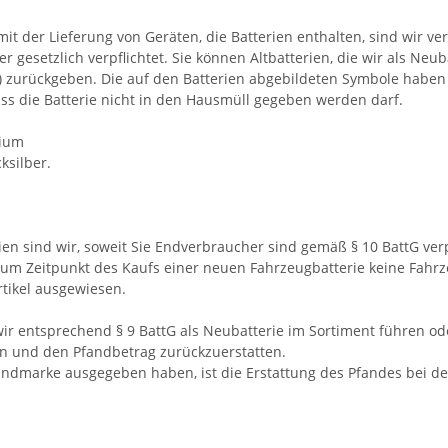
der Lieferung von Geräten, die Batterien enthalten, sind wir verp
r gesetzlich verpflichtet. Sie können Altbatterien, die wir als Ne
) zurückgeben. Die auf den Batterien abgebildeten Symbole haben
s die Batterie nicht in den Hausmüll gegeben werden darf.
mium
ksilber.
sind wir, soweit Sie Endverbraucher sind gemäß § 10 BattG verpfl
um Zeitpunkt des Kaufs einer neuen Fahrzeugbatterie keine Fahrze
tikel ausgewiesen.
 wir entsprechend § 9 BattG als Neubatterie im Sortiment führen o
en und den Pfandbetrag zurückzuerstatten.
fandmarke ausgegeben haben, ist die Erstattung des Pfandes bei d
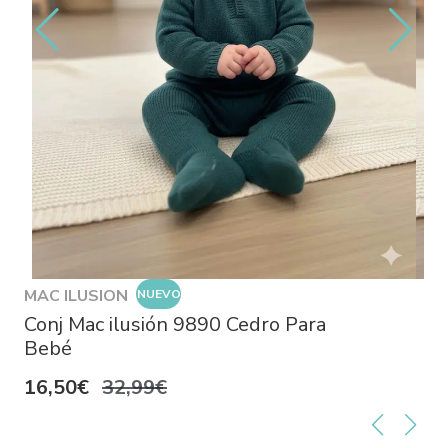
MAC ILUSION
NUEVO
Conj Mac ilusión 9890 Cedro Para
Bebé
16,50€
32,99€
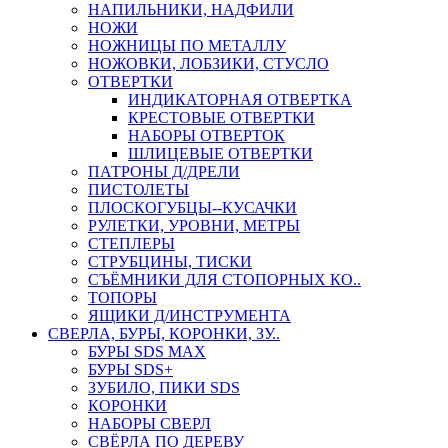
НАПИЛЬНИКИ, НАДФИЛИ
НОЖИ
НОЖНИЦЫ ПО МЕТАЛЛУ
НОЖОВКИ, ЛОБЗИКИ, СТУСЛО
ОТВЕРТКИ
ИНДИКАТОРНАЯ ОТВЕРТКА
КРЕСТОВЫЕ ОТВЕРТКИ
НАБОРЫ ОТВЕРТОК
ШЛИЦЕВЫЕ ОТВЕРТКИ
ПАТРОНЫ Д/ДРЕЛИ
ПИСТОЛЕТЫ
ПЛОСКОГУБЦЫ--КУСАЧКИ
РУЛЕТКИ, УРОВНИ, МЕТРЫ
СТЕПЛЕРЫ
СТРУБЦИНЫ, ТИСКИ
СЪЁМНИКИ ДЛЯ СТОПОРНЫХ КО..
ТОПОРЫ
ЯЩИКИ Д/ИНСТРУМЕНТА
СВЕРЛА, БУРЫ, КОРОНКИ, ЗУ..
БУРЫ SDS MAX
БУРЫ SDS+
ЗУБИЛО, ПИКИ SDS
КОРОНКИ
НАБОРЫ СВЕРЛ
СВЁРЛА ПО ДЕРЕВУ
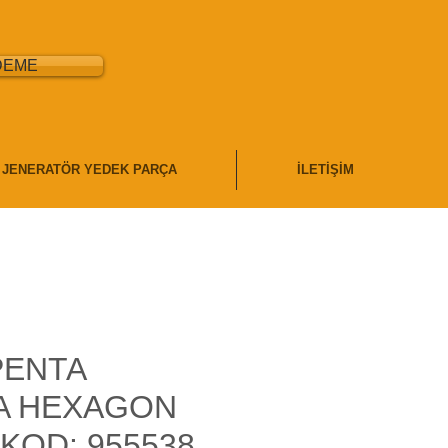
DEME
JENERATÖR YEDEK PARÇA
İLETİŞİM
PENTA
A HEXAGON
KOD: 955538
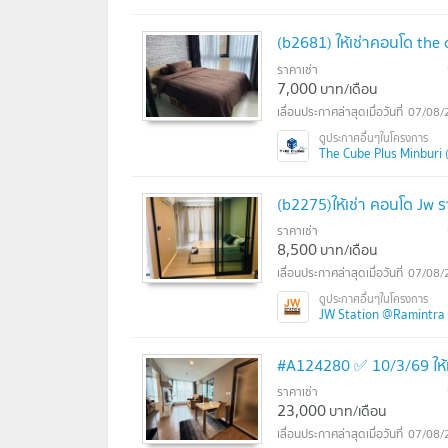
(b2681) ให้เช่าคอนโด the
ราคาเช่า
7,000
บาท/เดือน
07/08/
The Cube Plus Minburi (เ
(b2275)ให้เช่า คอนโด Jw
ราคาเช่า
8,500
บาท/เดือน
07/08/
JW Station @Ramintra (เ
#A124280 ✅ 10/3/69 ให้เ
ราคาเช่า
23,000
บาท/เดือน
07/08/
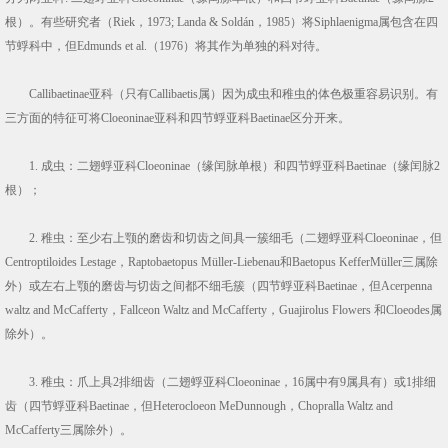
根）。有些研究者（Riek，1973; Landa & Soldán，1985）将Siphlaenigma属包含在四
节蜉科中，但Edmunds et al.（1976）将其作为单独的科对待。
Callibaetinae亚科（只有Callibaetis属）因为成虫和稚虫的体色极重容易识别。有
三方面的特征可将Cloeoninae亚科和四节蜉亚科Baetinae区分开来。
1. 成虫：二翅蜉亚科Cloeoninae（缘闰脉单根）和四节蜉亚科Baetinae（缘闰脉2
根）；
2. 稚虫：至少右上颚的磨齿和切齿之间具一簇细毛（二翅蜉亚科Cloeoninae，但
Centroptiloides Lestage，Raptobaetopus Müller-Liebenau和Baetopus KefferMüller三属除
外）或左右上颚的磨齿与切齿之间都不细毛簇（四节蜉亚科Baetinae，但Acerpenna
waltz and McCafferty，Fallceon Waltz and McCafferty，Guajirolus Flowers 和Cloeodes属
除外）。
3. 稚虫：爪上具2排细齿（二翅蜉亚科Cloeoninae，16属中有9属具有）或1排细
齿（四节蜉亚科Baetinae，但Heterocloeon MeDunnough，Chopralla Waltz and
McCafferty三属除外）。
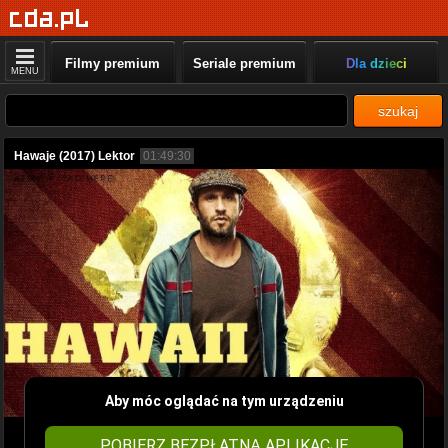
Filmy premium
Seriale premium
Dla dzieci
MENU
szukaj
Hawaje (2017) Lektor
01:49:30
Aby móc oglądać na tym urządzeniu
POBIERZ BEZPŁATNĄ APLIKACJĘ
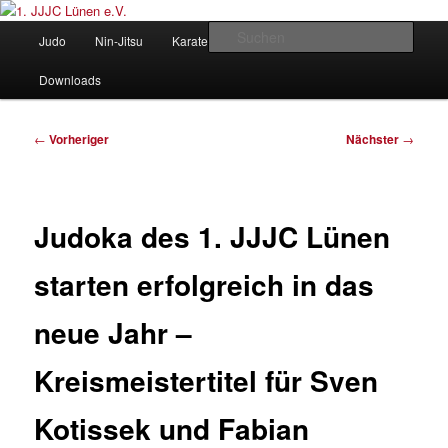
Zum
Judo und Ninjitsu
primären
Hauptmenü
Such
Judo
Nin-Jitsu
Karate
Kung Fu
Vorstand
Inhalt
springen
1. JJJC Lünen e.V.
Downloads
Beitragsnavigation
←
Vorheriger
Nächster
→
Judoka des 1. JJJC Lünen
starten erfolgreich in das
neue Jahr –
Kreismeistertitel für Sven
Kotissek und Fabian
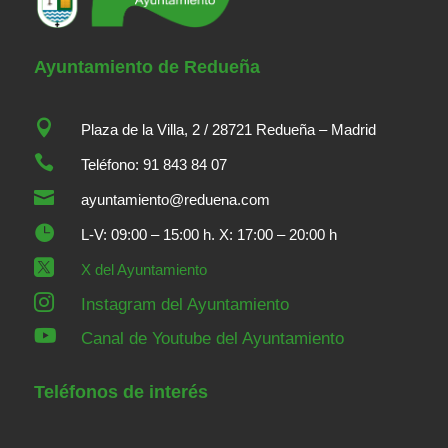
Ayuntamiento de Redueña

Plaza de la Villa, 2 / 28721 Redueña – Madrid

Teléfono: 91 843 84 07

ayuntamiento@reduena.com

L-V: 09:00 – 15:00 h. X: 17:00 – 20:00 h

X del Ayuntamiento

Instagram del Ayuntamiento

Canal de Youtube del Ayuntamiento
Teléfonos de interés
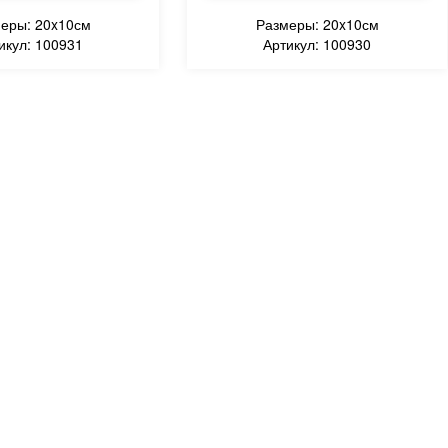
еры: 20x10см
Размеры: 20x10см
икул: 100931
Артикул: 100930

YOUR ASSIGNMENT :: Gather and copy every line of the data in which the string "ОТВЕРТКИ" is found.

RESULT ::
ОТВЕРТКИ
КРЕСТОВЫЕ ОТВЕРТКИ
ШЛИЦЕВЫЕ ОТВЕРТКИ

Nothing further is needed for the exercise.